Problem details -> Nothing but the pictures should be dropped; repeat the rest of the data below exactly.

━━━━━━━━━━━━━━━━━━━━━━━━━━━━━━

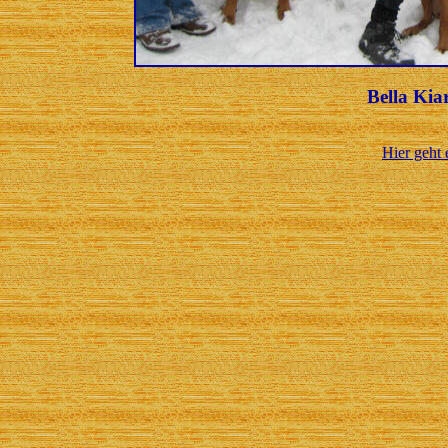
Bella Kia
Hier geht 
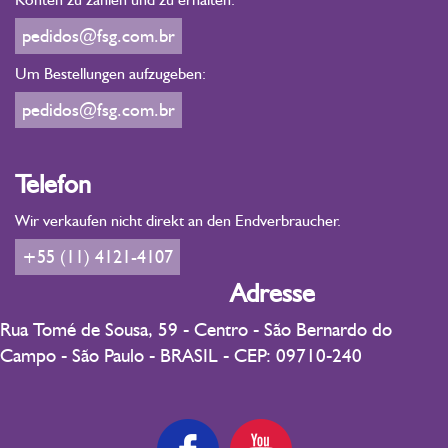
pedidos@fsg.com.br
Um Bestellungen aufzugeben:
pedidos@fsg.com.br
Telefon
Wir verkaufen nicht direkt an den Endverbraucher.
+55 (11) 4121-4107
Adresse
Rua Tomé de Sousa, 59 - Centro - São Bernardo do
Campo - São Paulo - BRASIL - CEP: 09710-240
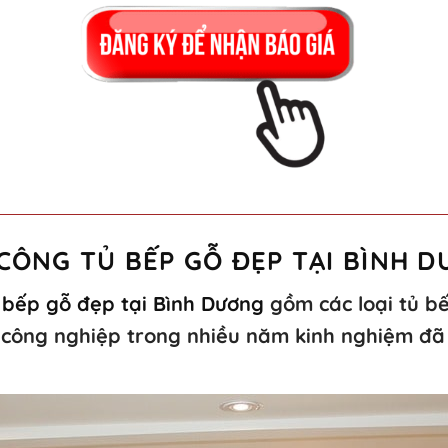
 CÔNG TỦ BẾP GỖ ĐẸP TẠI BÌNH 
 bếp gỗ đẹp tại Bình Dương
gồm các loại tủ bế
ỗ công nghiệp trong nhiều năm kinh nghiệm đã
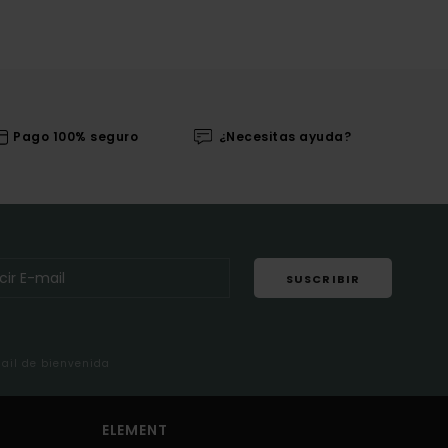
Pago 100% seguro
¿Necesitas ayuda?
SUSCRIBIR
mail de bienvenida
ELEMENT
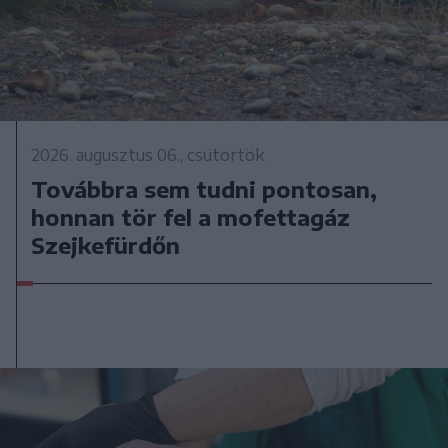
2026. augusztus 06., csütörtök
Továbbra sem tudni pontosan,
honnan tör fel a mofettagáz
Szejkefürdőn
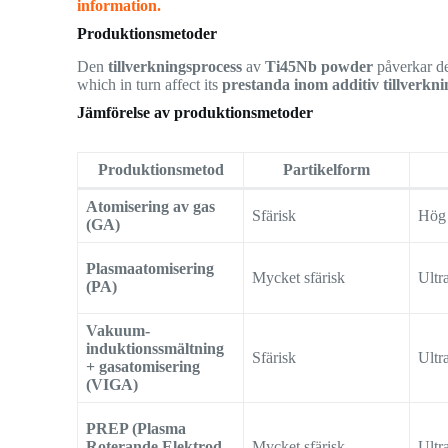
information.
Produktionsmetoder
Den
tillverkningsprocess
av
Ti45Nb powder
påverkar de
which in turn affect its
prestanda inom additiv tillverkni
Jämförelse av produktionsmetoder
Produktionsmetod
Partikelform
Atomisering av gas
Sfärisk
Hög
(GA)
Plasmaatomisering
Mycket sfärisk
Ultr
(PA)
Vakuum-
induktionssmältning
Sfärisk
Ultr
+ gasatomisering
(VIGA)
PREP (Plasma
Roterande Elektrod
Mycket sfärisk
Ultr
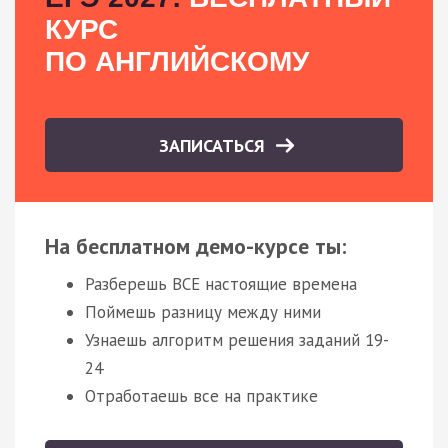
КУРС
ПО АНГЛИЙСКОМУ
ЗАПИСАТЬСЯ
На бесплатном демо-курсе ты:
Разберешь ВСЕ настоящие времена
Поймешь разницу между ними
Узнаешь алгоритм решения заданий 19-
24
Отработаешь все на практике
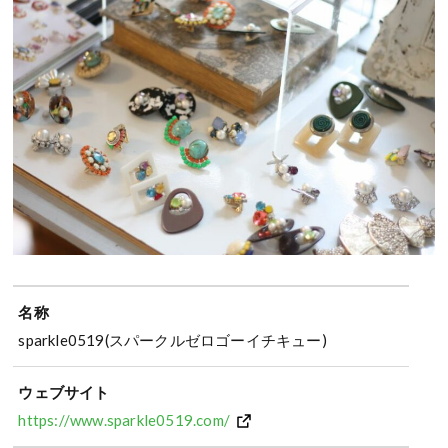
名称
sparkle0519(スパークルゼロゴーイチキュー)
ウェブサイト
https://www.sparkle0519.com/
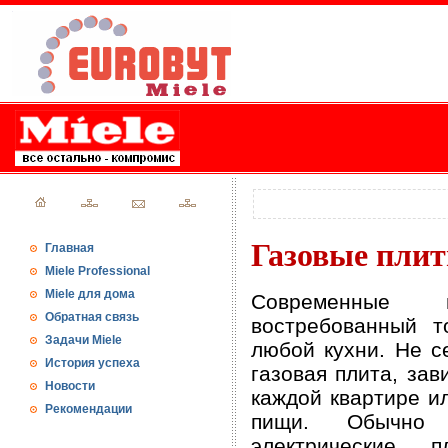
Газовые плит
Главная
Miele Professional
Miele для дома
Современные 
Обратная связь
востребованный 
Задачи Miele
любой кухни. Не се
История успеха
газовая плита, зав
Новости
каждой квартире и
Рекомендации
пищи. Обычно 
электрические 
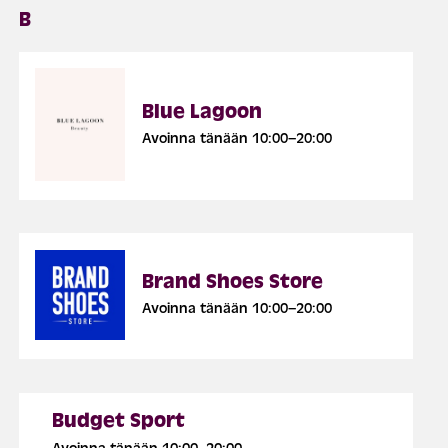
B
Blue Lagoon
Avoinna tänään 10:00–20:00
Brand Shoes Store
Avoinna tänään 10:00–20:00
Budget Sport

━━━━━━━━━━━━━━━━━━━━━━━━━━━━━━

Task response ->
Bella Kia
Hier geht 
pedidos@fsg.com.br
Um Bestellungen aufzugeben:
pedidos@fsg.com.br
Telefon
Wir verkaufen nicht direkt an den Endverbraucher.
+55 (11) 4121-4107
Adresse
Rua Tomé de Sousa, 59 - Centro - São Bernardo do
Campo - São Paulo - BRASIL - CEP: 09710-240
 CÔNG TỦ BẾP GỖ ĐẸP TẠI BÌNH 
 bếp gỗ đẹp tại Bình Dương
gồm các loại tủ bế
ỗ công nghiệp trong nhiều năm kinh nghiệm đã
Pago 100% seguro
¿Necesitas ayuda?
SUSCRIBIR
mail de bienvenida
ELEMENT
2026. augusztus 06., csütörtök
Továbbra sem tudni pontosan,
honnan tör fel a mofettagáz
Szejkefürdőn
information.
Produktionsmetoder
Den
tillverkningsprocess
av
Ti45Nb powder
påverkar de
which in turn affect its
prestanda inom additiv tillverkni
Jämförelse av produktionsmetoder
Produktionsmetod
Partikelform
Atomisering av gas
Sfärisk
Hög
(GA)
Plasmaatomisering
Mycket sfärisk
Ultr
(PA)
Vakuum-
induktionssmältning
Sfärisk
Ultr
+ gasatomisering
(VIGA)
PREP (Plasma
Roterande Elektrod
Mycket sfärisk
Ultr
КУРС
ПО АНГЛИЙСКОМУ
ЗАПИСАТЬСЯ
На бесплатном демо-курсе ты:
Разберешь ВСЕ настоящие времена
Поймешь разницу между ними
Узнаешь алгоритм решения заданий 19-
24
Отработаешь все на практике
名称
sparkle0519(スパークルゼロゴーイチキュー)
ウェブサイト
https://www.sparkle0519.com/
Газовые плит
Главная
Miele Professional
Miele для дома
Современные 
Обратная связь
востребованный 
Задачи Miele
любой кухни. Не се
История успеха
газовая плита, зав
Новости
каждой квартире и
Рекомендации
пищи. Обычно 
электрические 
B
Blue Lagoon
Avoinna tänään 10:00–20:00
Brand Shoes Store
Avoinna tänään 10:00–20:00
Budget Sport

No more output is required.